Уже почти возле самого дома зазвонил мобильник. Макс ее ждал.
– Куда опять? – только и спросил Сергей, когда увидел, что она пришла, побросала вещи и переодевается, куда-то снова собираясь.
Лика старалась говорить ровно:
– На встречу. Михал Петрович очень просил быть.
– Ну иди, – буркнул муж.
И она полетела. Ей казалось, что ноги не касаются земли – вот, оказывается, что значит – парить…
Пара презентов консьержке заткнули любопытные глаза и уши. Макс ждал ее у открытой двери, втянул в номер и приник к губам. Боги, как давно она этого хотела!
Она отвечала на поцелуи жадно, его руки скользили по волосам, зарывались в них, и от этого на затылке появлялись мурашки, искорками желания остро покалывало кожу. Макс целовал Лику, ласкал губами шею, опускаясь ниже, к напряженной груди. Она застонала, когда его ладонь обожгла внутреннюю поверхность бедра, поднялась выше и пальцы скользнули внутрь…
– Нет… пожалуйста, не здесь…
Он едва заметно улыбнулся. Молча подхватил женщину на руки, сделал несколько шагов и опустил на кровать. Без особых предварительных ласк, без подготовки и всего того, что красиво именуется «прелюдией»… Они слишком хотели друг друга, чтобы сейчас, сию минуту, тратить время на нежность. Обладать друг другом – полностью, окончательно и бесповоротно, – было их единственной целью.

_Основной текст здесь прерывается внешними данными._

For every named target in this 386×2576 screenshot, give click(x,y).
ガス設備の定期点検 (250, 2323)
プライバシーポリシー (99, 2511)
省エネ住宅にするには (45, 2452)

Она предугадывала каждое его движение, наслаждение туманило сознание. Это потом, когда схлынет волна неземной неги и блаженства, когда их расслабленные тела снова потянутся друг к другу и губы встретятся, только уже без спешки, без садистского желания доставить друг другу немножко боли, – потом, потом они будут любить друг друга медленно, нежно, выпивая по капле каждое мгновение… а сейчас – сейчас это было как ураган, и на пике удовольствия-боли выдохнуть – простонать его имя, чувствуя, что тебя нет, что уносишься в небеса, за облака, и черт те знает куда… но не важно. Важно, что он здесь. Вне всего – и вне времени.
Сейчас.
Но Лике было мало этого дня. Ей хотелось большего! Большего!
И она его получила. Встречи стали носить периодический характер – раз в две недели он или она ездили в командировки.
По работе. И друг к другу.
Видимо, любовь настолько окрылила Лику, что тогда, при первой встрече, она проявила недюжинную деловую хватку и повела себя как совершенно незаменимый в некоторых моментах сотрудник, и Михал Петрович был только рад поручить ей решать отдельные вопросы. Благо, при современных средствах коммуникаций Лика всегда была на связи и никогда не принимала спорных решений сама.
Все это было очень и очень кстати.
***
Зима закончилась неожиданно, Лика ее и не заметила вовсе. Не заметила, как пронеслась и весна, а вот лето выдалось тяжким. Жарким, душным, и богатым на неурядицы. Полгода странных, острых, вынимающих душу отношений. Макс давно стал для нее всем. Необходимым, как воздух, но… дальше-то что? У нее семья, как-никак. И разница в возрасте. Сказка рано или поздно закончится, и что тогда… Лика старалась не думать, но только все чаще и чаще плакала по ночам. Макс ничего не обещал, не говорил о любви, зато все так же радовался каждой встрече – как мальчишка. С другой стороны, Лике казалось, что в их паре старше именно он, а не она. Именно он всегда знает, что делать, как быть, как поступить. И уж наверняка знает, что будет дальше.
Лике было страшно. Что будет дальше, она сама – не знала.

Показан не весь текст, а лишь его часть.